Line ds = mapper.apply(x);
wraps it once; The next line unwraps the value and the context (ds.x
and dx.log
) and wraps it again ( new DoubleString(..)
) with the next context (this.log + "\n" + ds.log
).
Here is our monad:
class DoubleString {
Double x;
String log;
DoubleString(double x, String log) {
this.x = x;
this.log = log;
}
DoubleString flatMap(Function<Double, DoubleString> mapper) {
DoubleString ds = mapper.apply(x);
return new DoubleString(ds.x, this.log + "\n" + ds.log);
}
public String toString() {
return x + "\n" + log;
}
}
In order for a class to act as a Monad, it is not sufficient for it to merely represent a Monad syntatically by having a flatMap
method or an of()
method. It also has to behave the same semantically, by fulfilling certain laws, mainly the left identity law, the right identity law and the associative law. Let's dive deeper and check whether our DoubleString class fulfills these law.
A Monad should have an unit operator, or more commonly seen as the of()
method, which constructs a pure Monad with no context. Although our DoubleString class has no explicit of()
method, the constructor can be seen as creating a pure DoubleString object with no context. We can achieve this by passing in an empty String into the constructor. So let's use the constructor with empty String as an unit operator that creates a pure DoubleString.
Note that in the following laws, there is a difference between Monad (with capital M), and monad. A Monad is one that has a pure context, i.e. new DoubleString(x, ""), where log is an empty String, while a monad is one that already has some context, i.e. DoubleString(x, "divide").
Given functions f denoted x → f(x)
, g denoted x → g(x)
:
The left identity law states that Monad.of(x).flatMap(f) ≡ f.apply(x)
.
In this case, new DoubleString(x, "").flatMap(x -> new DoubleString(x, ""))
is just f.apply(new DoubleString(x, "").x)
, which returns us DoubleString(x, "")
.
DoubleString(x, "")
is equivalent to our pure Monad, new DoubleString(x, "")
.
Hence, the left identity law holds.
The right identity law states that monad.flatMap(x -> Monad.of(x)) ≡ monad
.
Suppose we have DoubleString object a
, which has some context in its String log, e.g. "divide". a is not a pure Monad as it already has some context.
a.flatMap(x -> new DoubleString(x, "")) = new DoubleString(a.x, a.log + "") = a
.
Hence, the right identity law holds.
The associative law states that monad.flatMap(f).flatMap(g) ≡ monad.flatMap(x -> f.apply(x).flatMap(g))
.
Suppose we have the same DoubleString object a,
a.flatMap(x -> new DoubleString(x1, "action1")).flatMap(x -> new DoubleString(x2, "action2"))
= new DoubleString(x2, a.log + "action1" + "action2")
,
which is equals to
a.flatMap(x -> f.apply(a.x).flatMap(x -> new DoubleString(x2, "action2")))

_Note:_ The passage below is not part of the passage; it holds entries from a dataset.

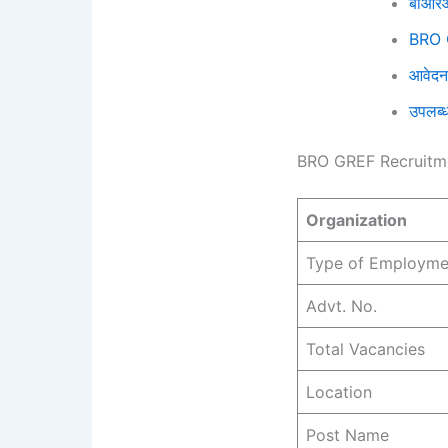
बीआरओ 
BRO G
आवेदन 
उपलब्ध
BRO GREF Recruitm
Organization
Type of Employme
Advt. No.
Total Vacancies
Location
Post Name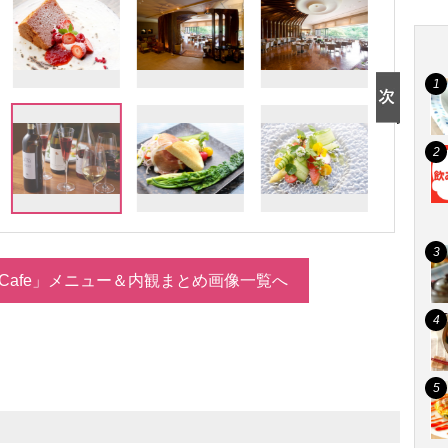
h Cafe」メニュー＆内観まとめ画像一覧へ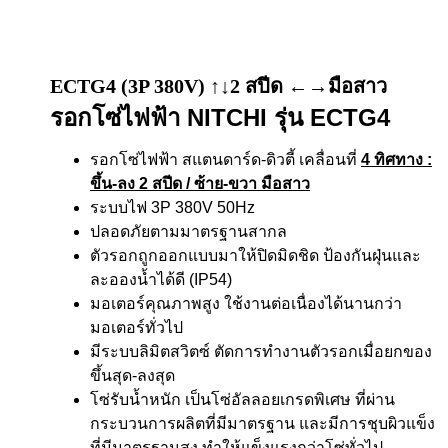
ECTG4 (3P 380V) ↑↓2 สปีด ←→มือสาว
รอกโซ่ไฟฟ้า NITCHI รุ่น ECTG4
รอกโซ่ไฟฟ้า สแตนดาร์ด-ดิวตี้ เคลื่อนที่
4 ทิศทาง
:
ขึ้น-ลง 2 สปีด / ซ้าย-ขวา มือสาว
ระบบไฟ 3P 380V 50Hz
ปลอดภัยตามมาตรฐานสากล
ตัวรอกถูกออกแบบมาให้ปิดมิดชิด ป้องกันฝุ่นและ
ละอองน้ำได้ดี (IP54)
มอเตอร์คุณภาพสูง ใช้งานต่อเนื่องได้นานกว่า
มอเตอร์ทั่วไป
มีระบบลิมิตสวิตซ์ ตัดการทำงานตัวรอกเมื่อยกของ
ขึ้นสุด-ลงสุด
โซ่รับน้ำหนัก เป็นโซ่อัลลอยเกรดพิเศษ ที่ผ่าน
กระบวนการผลิตที่มีมาตรฐาน และมีการชุบผิวแข็ง
ที่มีมาตรฐานสูง ทำให้แข็งแรงกว่าโซ่ทั่วไป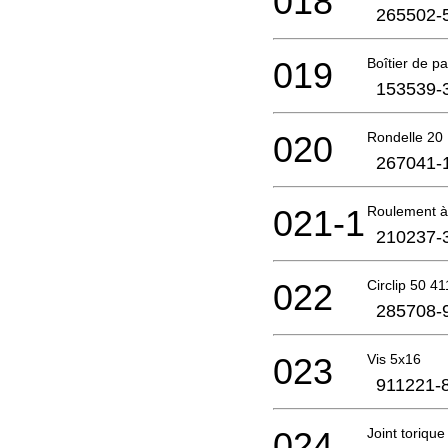
018
265502-
019
Boîtier de p
153539-
020
Rondelle 20
267041-
021-1
Roulement à
210237-
022
Circlip 50 4
285708-
023
Vis 5x16
911221-
024
Joint torique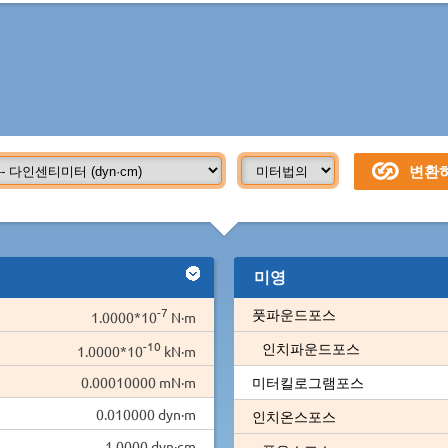
미영
-7
풋파운드포스
1.0000*10
N·m
-10
인치파운드포스
1.0000*10
kN·m
0.00010000 mN·m
미터킬로그램포스
0.010000 dyn·m
인치온스포스
1.0000 dyn·cm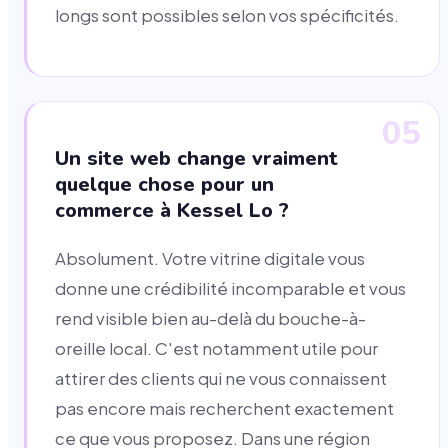
longs sont possibles selon vos spécificités.
05
Un site web change vraiment
quelque chose pour un
commerce à Kessel Lo ?
Absolument. Votre vitrine digitale vous
donne une crédibilité incomparable et vous
rend visible bien au-delà du bouche-à-
oreille local. C'est notamment utile pour
attirer des clients qui ne vous connaissent
pas encore mais recherchent exactement
ce que vous proposez. Dans une région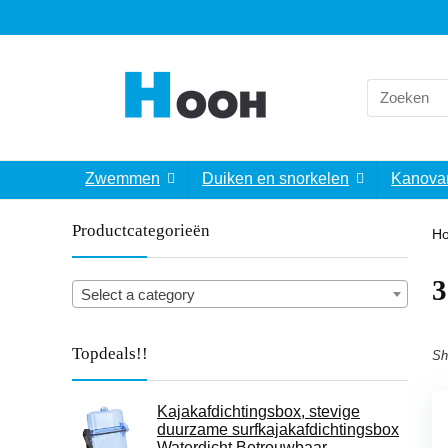
Search
for:
Zwemmen
Duiken en snorkelen
Kanova
Productcategorieën
H
‎
Select a category
Topdeals!!
Sh
Kajakafdichtingsbox, stevige
duurzame surfkajakafdichtingsbox
Waterdicht Betrouwbaar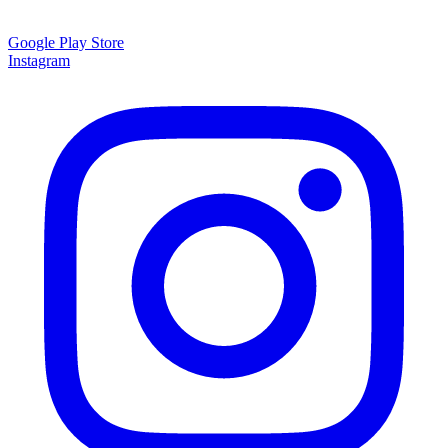
Google Play Store
Instagram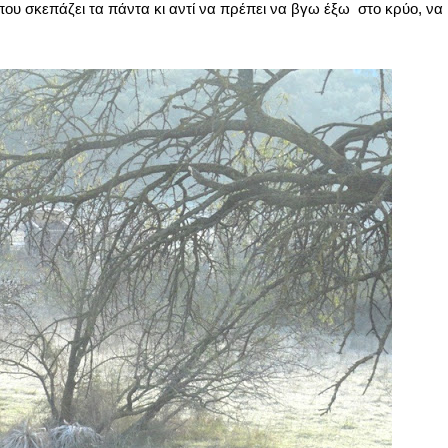
που σκεπάζει τα πάντα κι αντί να πρέπει να βγω έξω στο κρύο, να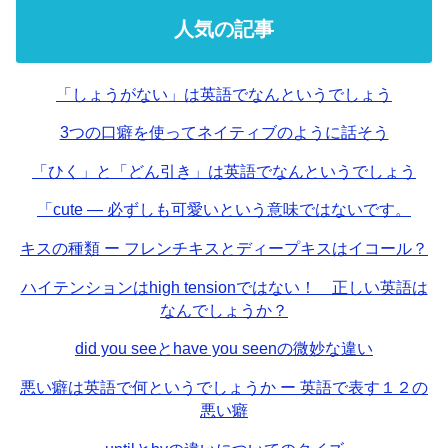
人気の記事
「しょうがない」は英語でなんというでしょう
3つの口癖を使ってネイティブのように話そう
「ひく」と「どん引き」は英語でなんというでしょう
「cute — 必ずしも可愛いという意味ではないです。
キスの種類 ー フレンチキスとディープキスはイコール？
ハイテンションはhigh tensionではない！ 正しい英語は
なんでしょうか？
did you seeとhave you seenの微妙な違い
悪い癖は英語で何というでしょうか ー 英語で表す１２の
悪い癖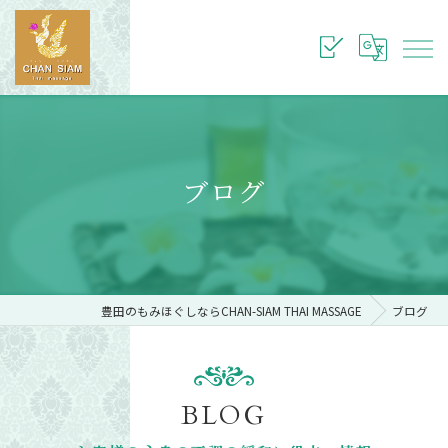
ブログ
豊田のもみほぐしならCHAN-SIAM THAI MASSAGE
ブログ
BLOG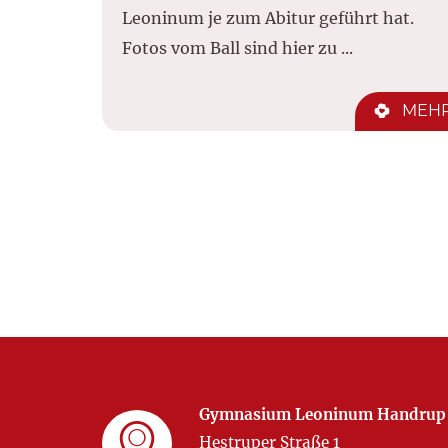
Leoninum je zum Abitur geführt hat.
Fotos vom Ball sind hier zu ...
MEH
Gymnasium Leoninum Handrup
Hestruper Straße 1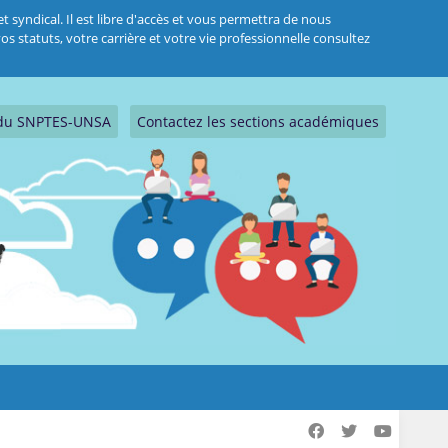
 syndical. Il est libre d'accès et vous permettra de nous
s statuts, votre carrière et votre vie professionnelle consultez
s du SNPTES-UNSA
Contactez les sections académiques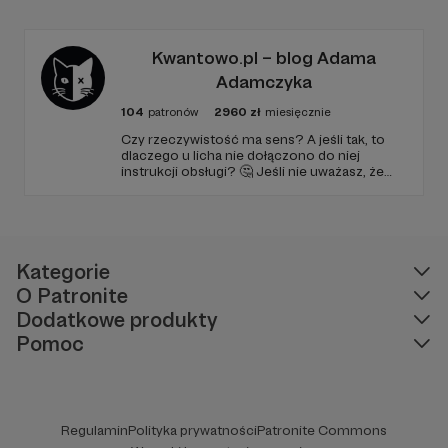
barierę przed mówieniem w języku obcym,
odświeżyć sobie angielski, albo... nauczyć się
go po raz pierwszy. Spodziewajcie się
nowego odcinka co czwartek.
Kwantowo.pl – blog Adama
Adamczyka
104
patronów
2960
zł
miesięcznie
Czy rzeczywistość ma sens? A jeśli tak, to
dlaczego u licha nie dołączono do niej
instrukcji obsługi? 🤔 Jeśli nie uważasz, że
ciekawość to pierwszy stopień do piekła (albo
masz to gdzieś), istnieje szansa, że się
polubimy. 🚀
Kategorie
O Patronite
Dodatkowe produkty
Pomoc
Regulamin
Polityka prywatności
Patronite Commons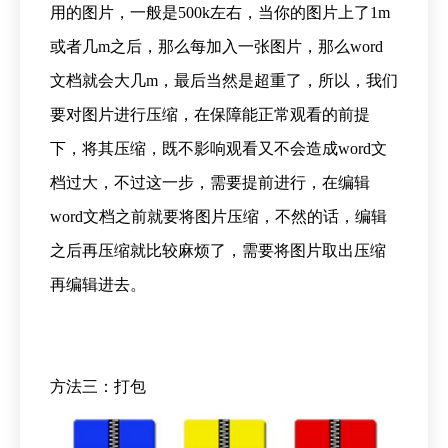
用的图片，一般是500k左右，当你的图片上了1m
或者几m之后，那么每加入一张图片，那么word
文档就会大几m，最后当然是超重了，所以，我们
要对图片进行压缩，在保障能正常观看的前提
下，将其压缩，既不影响观看又不会造成word文
档过大，不过这一步，需要提前进行，在编辑
word文档之前就要将图片压缩，不然的话，编辑
之后再压缩就比较麻烦了，需要将图片取出压缩
再编辑进去。
方法三：打包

= a.flatMap(x -> new DoubleString(x2, "action1" + "action2")
= new DoubleString(x2, a.log + "action1" + "action2")
.
Hence, the associative law holds.
We can make DoubleString
a generic class that logs what happen to a variable.
T x;
String log;
Logger(T x, String log) {
this.x = x;
this.log = log;
}
<R> Logger<R> flatMap(Function<? super T, ? extends Logger<? extends R>> mapper) {
Logger<R> ds = mapper.apply(x);
return new Logger<>(ds.x, this.log + "\n" + ds.log);
}
public String toString() {
return x + "\n" + log;
}
}
Can we do this with a functor? Note that a functor has a map
method with type Function<T,R>
. A map
method for DoubleString
would looks like Function<Double,Double>
. So it cannot do what the monad does. A functor can only change the value inside the box, but it cannot rewrap it with an updated context.
I hope the example above helps explain what is a monad.
It is a value wrapped in a box with context, and it allows us to compose wrappers (wrap multuple times), operate on its value and update the context if needed.